(Beginning of EXERCISE DATA)

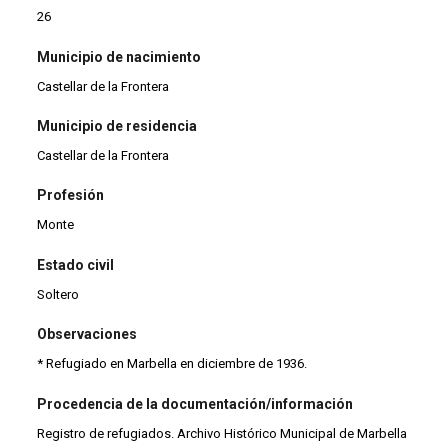
26
Municipio de nacimiento
Castellar de la Frontera
Municipio de residencia
Castellar de la Frontera
Profesión
Monte
Estado civil
Soltero
Observaciones
* Refugiado en Marbella en diciembre de 1936.
Procedencia de la documentación/información
Registro de refugiados. Archivo Histórico Municipal de Marbella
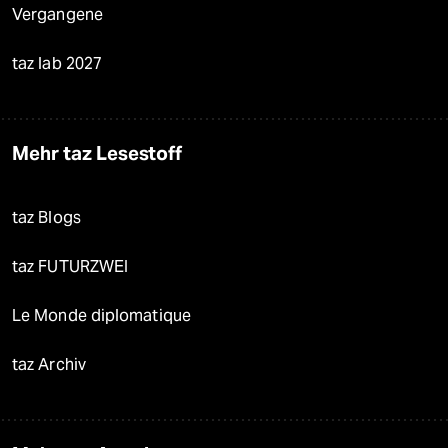
Vergangene
taz lab 2027
Mehr taz Lesestoff
taz Blogs
taz FUTURZWEI
Le Monde diplomatique
taz Archiv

(End of EXERCISE DATA)

ACTIVITY: Give the entries again exactly, but skip every image.

PROBLEM SOLUTION:
26
Municipio de nacimiento
Castellar de la Frontera
Municipio de residencia
Castellar de la Frontera
Profesión
Monte
Estado civil
Soltero
Observaciones
* Refugiado en Marbella en diciembre de 1936.
Procedencia de la documentación/información
Registro de refugiados. Archivo Histórico Municipal de Marbella
Vergangene
taz lab 2027
Mehr taz Lesestoff
taz Blogs
taz FUTURZWEI
Le Monde diplomatique
taz Archiv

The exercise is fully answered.